> _TASK_:
Start with the line containing "Seltene Artikel" and write out each line through the end of the listing, exactly as given.

> _MATERIAL FOR THIS EXERCISE_:
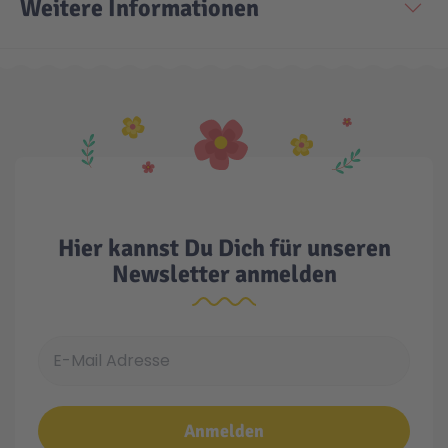
Weitere Informationen
Technic
Spiel-Ei
Aktion
Seltene Artikel
LEGO® Blumen
Hier kannst Du Dich für unseren
Newsletter anmelden
E-Mail Adresse
Anmelden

> _EXERCISE ANSWER_:
Seltene Artikel
LEGO® Blumen
Hier kannst Du Dich für unseren
Newsletter anmelden
E-Mail Adresse
Anmelden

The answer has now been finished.